What the task requires: In the data below, find every line with the word "جیمکس" and copy it.

┌──

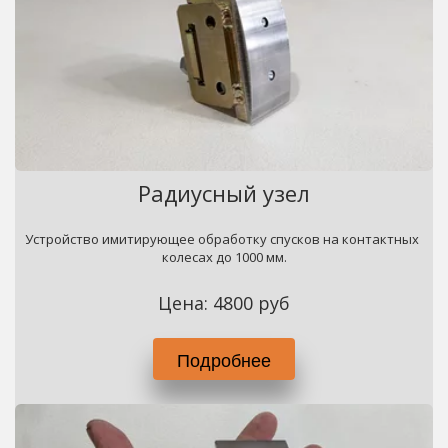
Радиусный узел
Устройство имитирующее обработку спусков на контактных 
колесах до 1000 мм.
Цена: 4800 руб
Подробнее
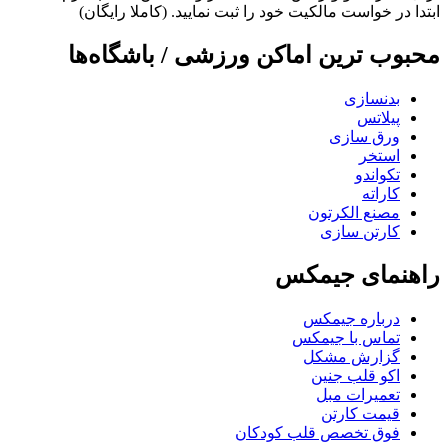
ابتدا در خواست مالکیت خود را ثبت نمایید. (کاملا رایگان)
محبوب ترین اماکن ورزشی / باشگاه‌ها
بدنسازی
پیلاتس
ورق سازی
استخر
تکواندو
کاراته
مصنع الکرتون
کارتن سازی
راهنمای جیمکس
درباره جیمکس
تماس با جیمکس
گزارش مشکل
اکو قلب جنین
تعمیرات مبل
قیمت کارتن
فوق تخصص قلب کودکان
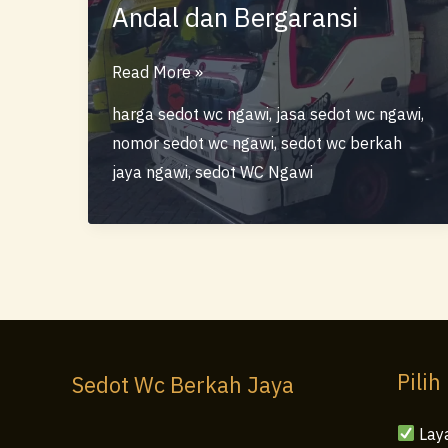
Andal dan Bergaransi
Sedot
Read More »
WC
harga sedot wc ngawi
,
jasa sedot wc ngawi
,
Berkah
nomor sedot wc ngawi
,
sedot wc berkah
Jaya
jaya ngawi
,
sedot WC Ngawi
Ngawi
–
Layanan
Sedot
WC
Andal
dan
Pilih
Sedot Wc Berkah Jaya
Bergaransi
Lay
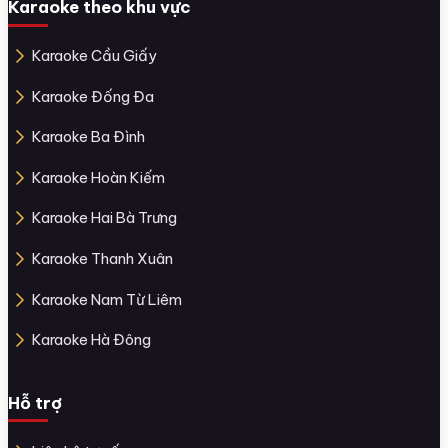
Karaoke theo khu vực
Karaoke Cầu Giấy
Karaoke Đống Đa
Karaoke Ba Đình
Karaoke Hoàn Kiếm
Karaoke Hai Bà Trưng
Karaoke Thanh Xuân
Karaoke Nam Từ Liêm
Karaoke Hà Đông
Hỗ trợ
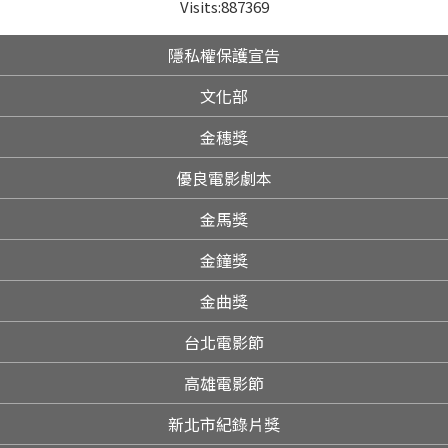
Visits:
887369
隱私權保護宣告
文化部
金穗獎
優良電影劇本
金馬獎
金鐘獎
金曲獎
台北電影節
高雄電影節
新北市紀錄片獎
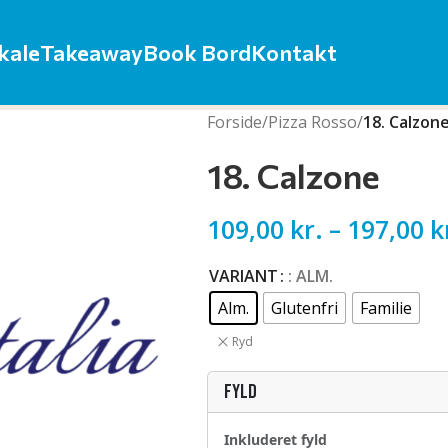
kale
Takeaway
Book Bord
Kontakt
Forside
/
Pizza Rosso
/
18. Calzon
18. Calzone
109,00
kr.
–
197,00
k
VARIANT
: ALM.
Alm.
Glutenfri
Familie
Ryd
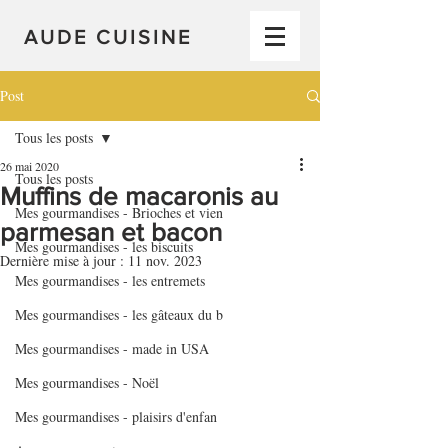
AUDE CUISINE
Post
Tous les posts
26 mai 2020
Tous les posts
Muffins de macaronis au
Mes gourmandises - Brioches et vien
parmesan et bacon
Mes gourmandises - les biscuits
Dernière mise à jour :
11 nov. 2023
Mes gourmandises - les entremets
Mes gourmandises - les gâteaux du b
Mes gourmandises - made in USA
Mes gourmandises - Noël
Mes gourmandises - plaisirs d'enfan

└──

Output of the task:
راهنمای جیمکس
درباره جیمکس
تماس با جیمکس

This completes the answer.